Personal information
- Full name: Kevin James Willcock
- Born: 8 March 1973 (age 53) Tavistock, Devon, England
- Batting: Right-handed
- Bowling: Right-arm medium
- Relations: Eric Willcock (father)

Domestic team information
- 1993–1998: Cornwall

Career statistics
| Competition | LA |
| Matches | 2 |
| Runs scored | 26 |
| Batting average | 13.00 |
| 100s/50s | –/– |
| Top score | 25 |
| Balls bowled | 144 |
| Wickets | 2 |
| Bowling average | 47.50 |
| 5 wickets in innings | – |
| 10 wickets in match | – |
| Best bowling | 1/43 |
| Catches/stumpings | 1/– |
- Source: Cricinfo, 17 October 2010

= Kevin Willcock =

English cricketer

Kevin James Willcock (born 8 March 1973) is a former English cricketer. Willcock was a right-handed batsman who bowled right-arm medium pace. He was born at Tavistock, Devon.
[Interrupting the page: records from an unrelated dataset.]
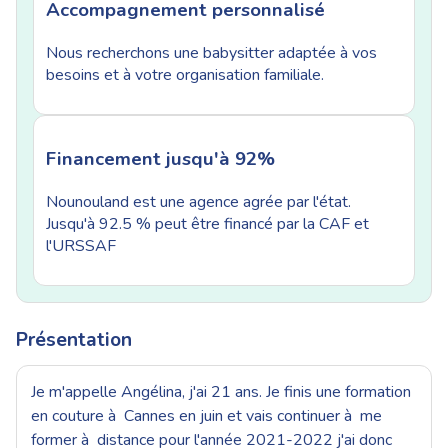
Accompagnement personnalisé
Nous recherchons une babysitter adaptée à vos
besoins et à votre organisation familiale.
Financement jusqu'à 92%
Nounouland est une agence agrée par l'état.
Jusqu'à 92.5 % peut être financé par la CAF et
l'URSSAF
Présentation
Je m'appelle Angélina, j'ai 21 ans. Je finis une formation
en couture à Cannes en juin et vais continuer à me
former à distance pour l'année 2021-2022 j'ai donc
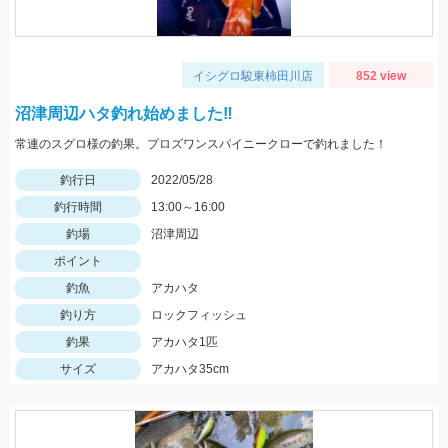
イシグロ駿東柿田川店
852 view
沼津周辺ハタ釣れ始めました‼
常連のスグロ様の釣果。プロズワンスパイニークローで釣れました！
釣行日
2022/05/28
釣行時間
13:00～16:00
釣場
沼津周辺
ポイント
釣魚
アカハタ
釣り方
ロックフィッシュ
釣果
アカハタ1匹
サイズ
アカハタ35cm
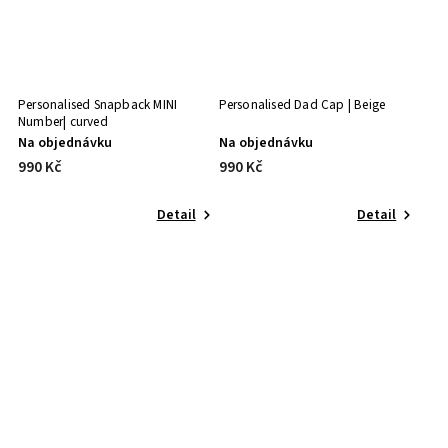
Personalised Snapback MINI
Personalised Dad Cap | Beige
Number| curved
Na objednávku
Na objednávku
990 Kč
990 Kč
Detail
Detail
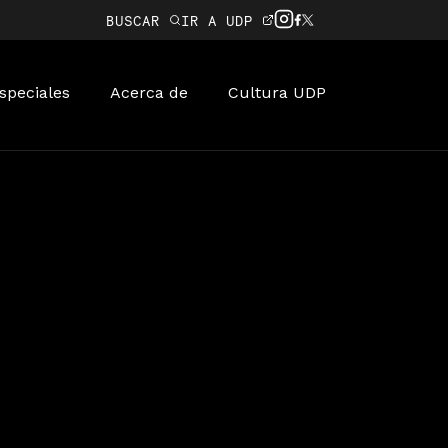
BUSCAR
IR A UDP
speciales
Acerca de
Cultura UDP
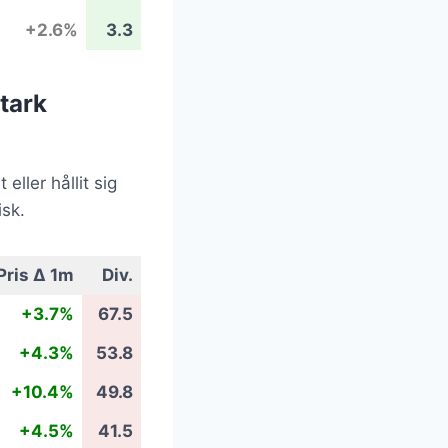
+2.6%
3.3
tark
ller hållit sig
isk.
Pris Δ 1m
Div.
+3.7%
67.5
+4.3%
53.8
+10.4%
49.8
+4.5%
41.5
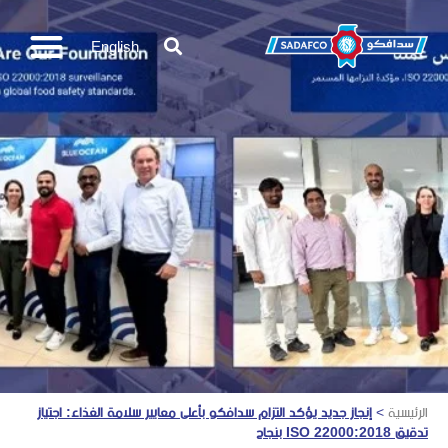
English
الرئيسية
>
إنجاز جديد يؤكد التزام سدافكو بأعلى معايير سلامة الغذاء: اجتياز
تدقيق ISO 22000:2018 بنجاح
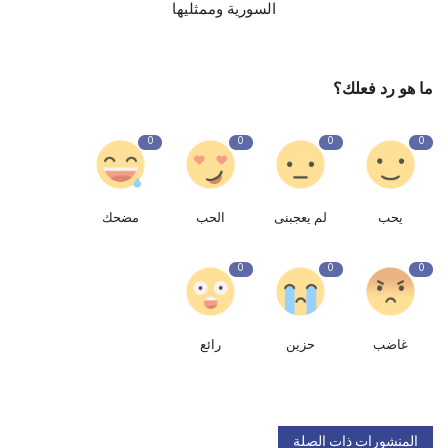
السورية وممثليها
ما هو رد فعلك؟
0
0
0
0
يحب
لم يعجبنى
الحب
مضحك
0
0
0
غاضب
حزين
رائع
المنشورات ذات الصلة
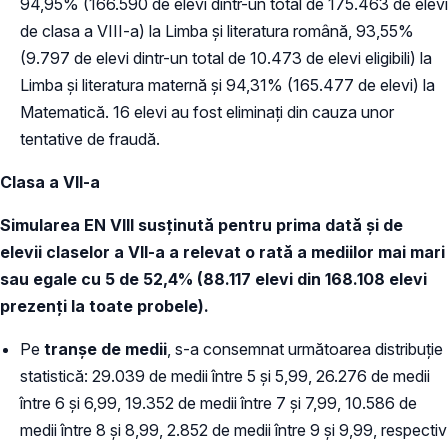
94,95% (166.590 de elevi dintr-un total de 175.463 de elevi
de clasa a VIII-a) la Limba și literatura română, 93,55%
(9.797 de elevi dintr-un total de 10.473 de elevi eligibili) la
Limba și literatura maternă și 94,31% (165.477 de elevi) la
Matematică. 16 elevi au fost eliminați din cauza unor
tentative de fraudă.
Clasa a VII-a
Simularea EN VIII susținută pentru prima dată și de
elevii claselor a VII-a a relevat o rată a mediilor mai mari
sau egale cu 5 de 52,4% (88.117 elevi din 168.108 elevi
prezenți la toate probele).
Pe
tranşe de medii
, s-a consemnat următoarea distribuție
statistică: 29.039 de medii între 5 şi 5,99, 26.276 de medii
între 6 şi 6,99, 19.352 de medii între 7 şi 7,99, 10.586 de
medii între 8 şi 8,99, 2.852 de medii între 9 şi 9,99, respectiv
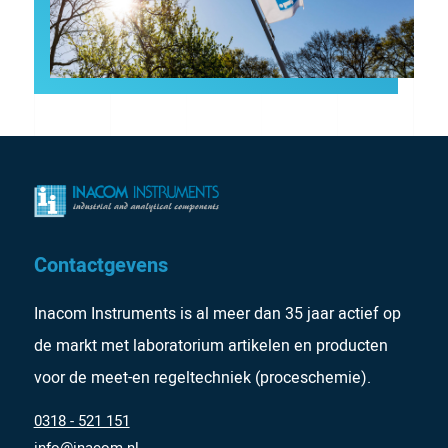
Contactgevens
Inacom Instruments is al meer dan 35 jaar actief op
de markt met laboratorium artikelen en producten
voor de meet-en regeltechniek (proceschemie).
0318 - 521 151
info@inacom.nl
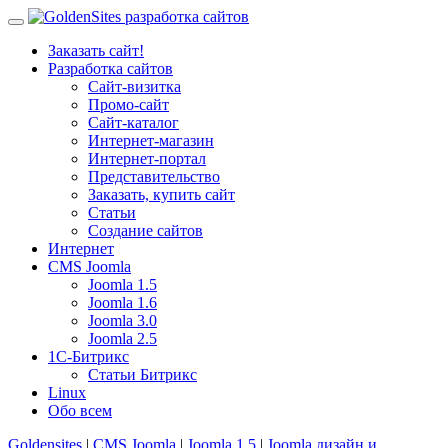
Заказать сайт!
Разработка сайтов
Сайт-визитка
Промо-сайт
Сайт-каталог
Интернет-магазин
Интернет-портал
Представительство
Заказать, купить сайт
Статьи
Создание сайтов
Интернет
CMS Joomla
Joomla 1.5
Joomla 1.6
Joomla 3.0
Joomla 2.5
1С-Битрикс
Статьи Битрикс
Linux
Обо всем
Goldensites
|
CMS Joomla
|
Joomla 1.5
|
Joomla дизайн и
Willcock made his Minor Counties Championship debut for Cornwall in 1993 against Devon. From 1993 to 1998, he represented the county in 34 Minor Counties Championship matches, the last of came match against Herefordshire. Willcock also represented Cornwall in the MCCA Knockout Trophy. His debut in that competition came against Devon in 1995. From 1995 to 1998, he represented the county in 7 Trophy matches, the last of which came against Devon.
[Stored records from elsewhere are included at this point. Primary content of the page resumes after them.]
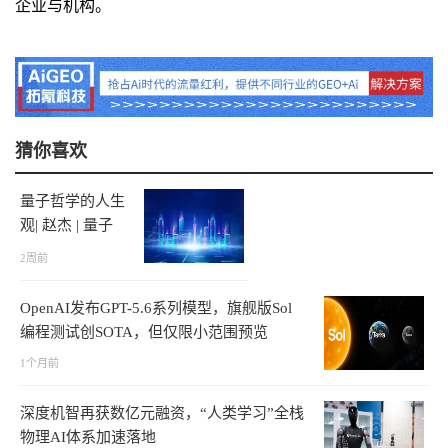
企业与机构。
猜你喜欢
量子哲学的人生
观| 赵杰 | 量子
哲学
2周前
OpenAI发布GPT-5.6系列模型，旗舰版Sol
编程测试创SOTA，但仅限小范围预览
1个月前
深度机智再获数亿元融资，“人类学习”全栈
物理AI体系加速落地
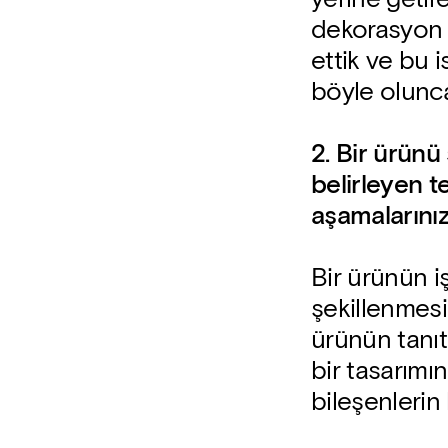
dekorasyon 
ettik ve bu 
böyle olunca
2. Bir ürünü 
belirleyen t
aşamalarınız
Bir ürünün iş
şekillenmesi
ürünün tanıtı
bir tasarımı
bileşenlerin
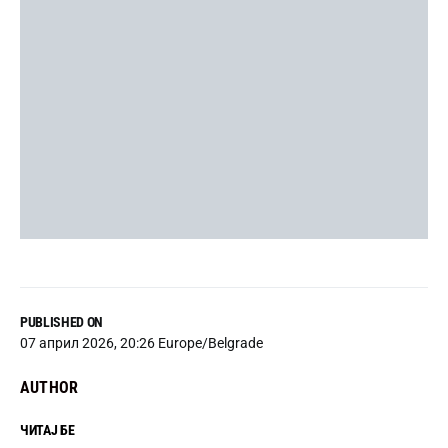
PUBLISHED ON
07 април 2026, 20:26 Europe/Belgrade
AUTHOR
ЧИТАЈ БЕ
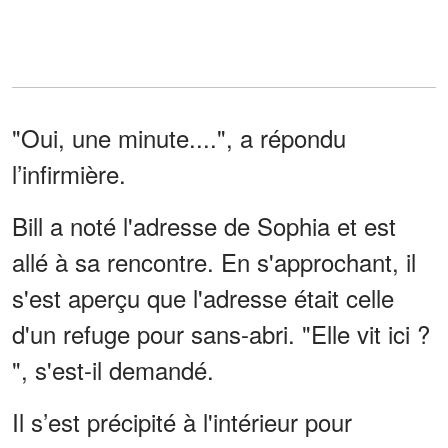
"Oui, une minute....", a répondu
l’infirmière.
Bill a noté l'adresse de Sophia et est
allé à sa rencontre. En s'approchant, il
s'est aperçu que l'adresse était celle
d'un refuge pour sans-abri. "Elle vit ici ?
", s'est-il demandé.
Il s’est précipité à l'intérieur pour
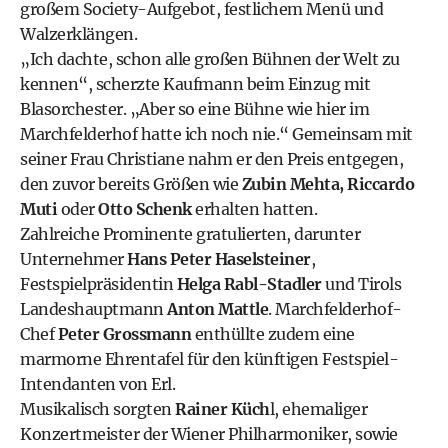
großem Society-Aufgebot, festlichem Menü und
Walzerklängen.
„Ich dachte, schon alle großen Bühnen der Welt zu
kennen“, scherzte Kaufmann beim Einzug mit
Blasorchester. „Aber so eine Bühne wie hier im
Marchfelderhof hatte ich noch nie.“ Gemeinsam mit
seiner Frau Christiane nahm er den Preis entgegen,
den zuvor bereits Größen wie
Zubin Mehta, Riccardo
Muti
oder
Otto Schenk
erhalten hatten.
Zahlreiche Prominente gratulierten, darunter
Unternehmer
Hans Peter Haselsteiner
,
Festspielpräsidentin
Helga Rabl-Stadler
und Tirols
Landeshauptmann
Anton Mattle
. Marchfelderhof-
Chef
Peter Grossmann
enthüllte zudem eine
marmorne Ehrentafel für den künftigen Festspiel-
Intendanten von Erl.
Musikalisch sorgten
Rainer Küch
l, ehemaliger
Konzertmeister der Wiener Philharmoniker, sowie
Willcock also represented Cornwall in 2 List A matches. These came against Middlesex in the 1995 NatWest Trophy and Warwickshire in the 1996 NatWest Trophy. In his 2 List A matches, he scored 26 runs at a batting average of 13.00, with a high score of 25. In the field he took a single catch. With the ball he took 2 wickets at a bowling average of 47.50, with best figures of 1/43.

==Family==
His father Eric also played List A and Minor Counties for Cornwall.